Foi uma equipa internacional de investigadores, a responsável pela descoberta que demonstrou que uma das toxinas presentes no veneno das tarântulas, desactiva por completo o canal que é utilizado pelos neurónios afim de poder transmitir a dor ao cérebro. Esta descoberta ajudará a melhorar os tratamentos contra a dor causada pelas queimaduras, sendo que a dor, é o aviso realizado que nos indica que no nosso corpo, algo não está bem.

O corpo humano está repleto de terminações nervosas especializadas em transmitir a dor (nocicetores) que, ao detectarem um golpe, corte ou queimadura, se activam e enviam essa informação por forma de impulso eléctrico até à espinal medula.
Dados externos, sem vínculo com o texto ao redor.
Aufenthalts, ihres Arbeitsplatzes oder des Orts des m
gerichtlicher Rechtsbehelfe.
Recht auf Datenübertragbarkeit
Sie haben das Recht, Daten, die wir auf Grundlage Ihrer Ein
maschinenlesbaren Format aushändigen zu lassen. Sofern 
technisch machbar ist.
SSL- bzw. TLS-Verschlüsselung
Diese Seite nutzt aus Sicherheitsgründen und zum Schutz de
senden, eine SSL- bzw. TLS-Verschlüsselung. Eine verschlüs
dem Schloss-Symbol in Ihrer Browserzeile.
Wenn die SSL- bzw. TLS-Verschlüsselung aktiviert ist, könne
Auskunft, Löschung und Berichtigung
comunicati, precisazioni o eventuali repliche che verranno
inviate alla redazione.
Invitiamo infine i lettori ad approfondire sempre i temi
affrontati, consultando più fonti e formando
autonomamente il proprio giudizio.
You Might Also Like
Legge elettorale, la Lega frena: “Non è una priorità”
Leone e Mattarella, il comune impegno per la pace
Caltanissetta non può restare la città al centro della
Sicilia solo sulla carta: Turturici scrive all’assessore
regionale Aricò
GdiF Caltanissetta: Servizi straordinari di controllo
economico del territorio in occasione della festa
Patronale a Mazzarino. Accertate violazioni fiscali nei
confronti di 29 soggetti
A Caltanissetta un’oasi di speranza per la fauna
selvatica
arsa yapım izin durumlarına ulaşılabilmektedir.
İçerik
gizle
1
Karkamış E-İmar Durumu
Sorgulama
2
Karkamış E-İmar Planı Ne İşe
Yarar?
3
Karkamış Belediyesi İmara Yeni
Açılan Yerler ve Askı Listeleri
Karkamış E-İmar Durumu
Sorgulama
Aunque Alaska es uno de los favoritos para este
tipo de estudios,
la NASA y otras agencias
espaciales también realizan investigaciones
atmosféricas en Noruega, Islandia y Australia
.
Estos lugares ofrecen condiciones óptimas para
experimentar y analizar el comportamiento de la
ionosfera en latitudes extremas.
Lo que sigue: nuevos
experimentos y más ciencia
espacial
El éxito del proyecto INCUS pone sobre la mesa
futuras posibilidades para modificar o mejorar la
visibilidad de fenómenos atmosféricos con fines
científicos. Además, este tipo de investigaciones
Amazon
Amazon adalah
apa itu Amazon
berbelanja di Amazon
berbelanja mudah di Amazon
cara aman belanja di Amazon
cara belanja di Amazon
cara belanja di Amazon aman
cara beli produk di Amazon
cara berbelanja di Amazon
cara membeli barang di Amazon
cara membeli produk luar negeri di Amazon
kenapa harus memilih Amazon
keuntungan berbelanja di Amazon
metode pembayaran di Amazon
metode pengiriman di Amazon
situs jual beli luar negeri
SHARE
Uma vez na medula, um segundo neurónio interpreta toda essa informação recebida e reenvia-a ao cérebro, onde se traduz em dor, que sentimos.

“Se pudermos modificar ou refrear a primeira conexão entre os nocicetores e a espinal medula, a informação não chega ao cérebro e, portanto, não haveria sensação de dor”, assim explicou à agência Efe José Vicente Torres, o primeiro autor deste estudo desenvolvido na Imperial College London.

Toda esta investigação, que acaba de ser publicada no Jornal de Medicina Molecular, centrou-se na dor provocada pelas queimaduras porque é “uma dor extremamente intensa e duradoura”.

Estes animais, as tarântulas, caracterizam-se por terem pernas longas com duas garras na ponta, e um corpo revestido de cerdas. Elas habitam nas regiões temperadas e tropicais das Américas, Ásia, África e Oriente Médio. O seu veneno não é letal para os humanos, e já se tem vindo a provar cientificamente que pode, inclusive, tal como se comprova com esta descoberta, fornecer resultados bastante benéficos para o desenvolvimento de remédios e químicos alternativos no tratamento a doenças nos seres humanos.